The aim of the conference is therefore to systematically analyse various similar examples of women from the high nobility who were repudiated and/or whose marriages ended in divorce. Of equal relevance are attempted divorces and the reasons why these did not ultimately take place. Why were divorces attempted? Which actors were involved? Who intervened and on whose side? How were the respective legal-historical or legal arguments put forward in detail? Did the separation also become a media topic? To what extent did the women concerned express themselves in letters or literature?

The analysis will focus on cases from the two lines of the House of Wettin and the House of Guelph, but the conference is expressly not limited to these. Case studies from other European countries can also be informative, as can contributions from other disciplines, for example from a theological, legal-historical or literary perspective. Proposals for presentations of approx. 25 minutes in length should be sent to markus.meumann@uni-erfurt.de and dziudzia@hab.de by 30 April 2026.

 

Literature (selection):

Baumann, Anette; Inken Schmidt-Voges; Siegrid Westphal: Venus und Vulcanus. Ehen und ihre Konflikte in der Frühen Neuzeit, Munich 2011.

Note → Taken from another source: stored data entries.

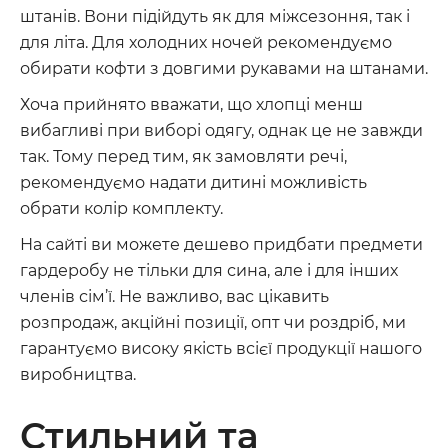
штанів. Вони підійдуть як для міжсезоння, так і
для літа. Для холодних ночей рекомендуємо
обирати кофти з довгими рукавами на штанами.
Хоча прийнято вважати, що хлопці менш
вибагливі при виборі одягу, однак це не завжди
так. Тому перед тим, як замовляти речі,
рекомендуємо надати дитині можливість
обрати колір комплекту.
На сайті ви можете дешево придбати предмети
гардеробу не тільки для сина, але і для інших
членів сім’ї. Не важливо, вас цікавить
розпродаж, акційні позиції, опт чи роздріб, ми
гарантуємо високу якість всієї продукції нашого
виробництва.
Стильний та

Gäde, Katrin: Umstrittenes Eherecht. Handlungsstrategien und Aushandlungsprozesse in Ehescheidungsverfahren adliger Paare vom 18. bis zum 19. Jahrhundert, in: Frühneuzeit-Info 26 (2015), pp. 142–151.

Iffert, Katrin: Gescheiterte Ehen im Adel. Trennung und Scheidung des Herzogpaares Alexius Friedrich Christian und Marie Friederike zu Anhalt-Bernburg (1794–1817), in: Eva Labouvie (Hrsg.): Adel in Sachsen-Anhalt, Cologne2007, pp. 9–122.

Lettmaier, Saskia: Spouses, Church, and State. Marriage Law in England and Protestant Germany from the Reformation until the Close of the Nineteenth Century, Tübingen 2025.

Walther, Stefanie: Die (Un-)Ordnung der Ehe. Normen und Praxis ernestinischer Fürstenehen in der frühen Neuzeit, Munich 2011.